**TASK PROMPT:** Look below for the line that contains "Store Finder", then copy it and each following line exactly, through and including the line that contains "vibrant lasagna packed".

---------- EXERCISE INPUT

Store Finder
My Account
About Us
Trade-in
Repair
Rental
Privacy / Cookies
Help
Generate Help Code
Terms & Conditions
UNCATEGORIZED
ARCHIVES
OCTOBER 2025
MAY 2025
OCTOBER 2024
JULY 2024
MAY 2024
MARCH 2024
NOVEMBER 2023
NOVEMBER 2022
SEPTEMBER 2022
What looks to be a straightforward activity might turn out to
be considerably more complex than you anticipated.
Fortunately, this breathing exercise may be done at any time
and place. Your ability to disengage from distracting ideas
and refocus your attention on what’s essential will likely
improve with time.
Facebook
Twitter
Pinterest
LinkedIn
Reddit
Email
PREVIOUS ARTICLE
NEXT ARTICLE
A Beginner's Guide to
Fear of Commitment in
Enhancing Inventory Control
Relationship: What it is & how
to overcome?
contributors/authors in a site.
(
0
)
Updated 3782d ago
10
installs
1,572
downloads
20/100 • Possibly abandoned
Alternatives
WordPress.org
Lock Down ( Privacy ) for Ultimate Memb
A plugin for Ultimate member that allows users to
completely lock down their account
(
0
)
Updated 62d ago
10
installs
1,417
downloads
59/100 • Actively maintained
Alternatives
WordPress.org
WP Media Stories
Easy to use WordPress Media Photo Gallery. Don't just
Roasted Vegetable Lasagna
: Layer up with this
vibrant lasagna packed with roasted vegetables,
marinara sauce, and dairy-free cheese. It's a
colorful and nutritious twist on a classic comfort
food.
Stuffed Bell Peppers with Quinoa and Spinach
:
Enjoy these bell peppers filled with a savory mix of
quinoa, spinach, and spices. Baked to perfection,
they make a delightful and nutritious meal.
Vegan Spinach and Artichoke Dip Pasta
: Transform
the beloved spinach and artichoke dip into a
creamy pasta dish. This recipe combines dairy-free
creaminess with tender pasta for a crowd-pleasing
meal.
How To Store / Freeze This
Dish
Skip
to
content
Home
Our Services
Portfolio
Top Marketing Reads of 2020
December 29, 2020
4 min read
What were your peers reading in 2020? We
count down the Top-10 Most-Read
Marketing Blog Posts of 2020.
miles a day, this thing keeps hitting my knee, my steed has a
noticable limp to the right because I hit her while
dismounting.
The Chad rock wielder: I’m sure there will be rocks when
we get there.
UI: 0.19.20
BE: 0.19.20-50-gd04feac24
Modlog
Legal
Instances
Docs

--------------------
---------- EXERCISE INPUT

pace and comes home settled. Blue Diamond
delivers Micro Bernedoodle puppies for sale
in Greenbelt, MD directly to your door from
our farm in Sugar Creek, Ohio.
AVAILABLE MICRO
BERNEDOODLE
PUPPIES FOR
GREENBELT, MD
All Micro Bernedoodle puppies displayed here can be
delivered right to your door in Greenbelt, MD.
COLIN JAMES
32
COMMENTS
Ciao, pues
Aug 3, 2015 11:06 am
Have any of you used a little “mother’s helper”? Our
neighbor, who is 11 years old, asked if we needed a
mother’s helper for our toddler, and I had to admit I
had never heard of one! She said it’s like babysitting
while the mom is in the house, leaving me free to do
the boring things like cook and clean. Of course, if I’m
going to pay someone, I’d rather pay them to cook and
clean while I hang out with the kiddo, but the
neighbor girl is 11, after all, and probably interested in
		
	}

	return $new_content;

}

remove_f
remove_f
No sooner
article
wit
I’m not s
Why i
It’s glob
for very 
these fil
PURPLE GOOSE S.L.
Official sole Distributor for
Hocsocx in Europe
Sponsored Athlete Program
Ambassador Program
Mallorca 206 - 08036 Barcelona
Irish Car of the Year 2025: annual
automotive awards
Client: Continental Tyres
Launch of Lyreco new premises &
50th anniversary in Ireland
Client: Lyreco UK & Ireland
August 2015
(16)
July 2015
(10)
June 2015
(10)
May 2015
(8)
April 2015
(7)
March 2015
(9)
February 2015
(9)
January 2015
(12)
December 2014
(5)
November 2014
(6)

--------------------
---------- EXERCISE INPUT

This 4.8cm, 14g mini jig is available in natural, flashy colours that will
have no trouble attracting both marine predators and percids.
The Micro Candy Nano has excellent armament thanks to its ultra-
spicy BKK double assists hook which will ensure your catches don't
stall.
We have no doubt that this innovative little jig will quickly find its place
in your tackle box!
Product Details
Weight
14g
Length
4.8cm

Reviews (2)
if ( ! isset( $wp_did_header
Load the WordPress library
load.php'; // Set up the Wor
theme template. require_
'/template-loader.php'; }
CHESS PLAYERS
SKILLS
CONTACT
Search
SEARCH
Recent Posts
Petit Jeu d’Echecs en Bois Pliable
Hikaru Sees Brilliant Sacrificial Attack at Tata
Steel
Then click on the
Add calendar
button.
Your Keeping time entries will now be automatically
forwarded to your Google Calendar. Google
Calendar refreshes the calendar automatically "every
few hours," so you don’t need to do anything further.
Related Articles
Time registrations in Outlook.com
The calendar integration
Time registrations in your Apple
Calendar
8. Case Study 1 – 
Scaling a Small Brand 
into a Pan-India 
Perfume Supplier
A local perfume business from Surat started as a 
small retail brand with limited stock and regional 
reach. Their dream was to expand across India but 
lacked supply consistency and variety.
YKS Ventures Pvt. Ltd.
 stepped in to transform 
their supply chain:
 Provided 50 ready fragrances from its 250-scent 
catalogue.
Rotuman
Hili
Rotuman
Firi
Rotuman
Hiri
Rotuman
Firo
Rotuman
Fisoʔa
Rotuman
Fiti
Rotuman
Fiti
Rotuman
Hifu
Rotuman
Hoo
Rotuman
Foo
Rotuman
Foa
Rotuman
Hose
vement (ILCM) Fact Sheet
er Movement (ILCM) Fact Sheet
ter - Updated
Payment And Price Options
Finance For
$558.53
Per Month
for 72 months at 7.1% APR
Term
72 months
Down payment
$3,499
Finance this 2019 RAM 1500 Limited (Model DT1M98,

--------------------

**ANSWER SECTION:**
Store Finder
My Account
About Us
Trade-in
Repair
Rental
Privacy / Cookies
Help
Generate Help Code
Terms & Conditions
UNCATEGORIZED
ARCHIVES
OCTOBER 2025
MAY 2025
OCTOBER 2024
JULY 2024
MAY 2024
MARCH 2024
NOVEMBER 2023
NOVEMBER 2022
SEPTEMBER 2022
What looks to be a straightforward activity might turn out to
be considerably more complex than you anticipated.
Fortunately, this breathing exercise may be done at any time
and place. Your ability to disengage from distracting ideas
and refocus your attention on what’s essential will likely
improve with time.
Facebook
Twitter
Pinterest
LinkedIn
Reddit
Email
PREVIOUS ARTICLE
NEXT ARTICLE
A Beginner's Guide to
Fear of Commitment in
Enhancing Inventory Control
Relationship: What it is & how
to overcome?
contributors/authors in a site.
(
0
)
Updated 3782d ago
10
installs
1,572
downloads
20/100 • Possibly abandoned
Alternatives
WordPress.org
Lock Down ( Privacy ) for Ultimate Memb
A plugin for Ultimate member that allows users to
completely lock down their account
(
0
)
Updated 62d ago
10
installs
1,417
downloads
59/100 • Actively maintained
Alternatives
WordPress.org
WP Media Stories
Easy to use WordPress Media Photo Gallery. Don't just
Roasted Vegetable Lasagna
: Layer up with this
vibrant lasagna packed with roasted vegetables,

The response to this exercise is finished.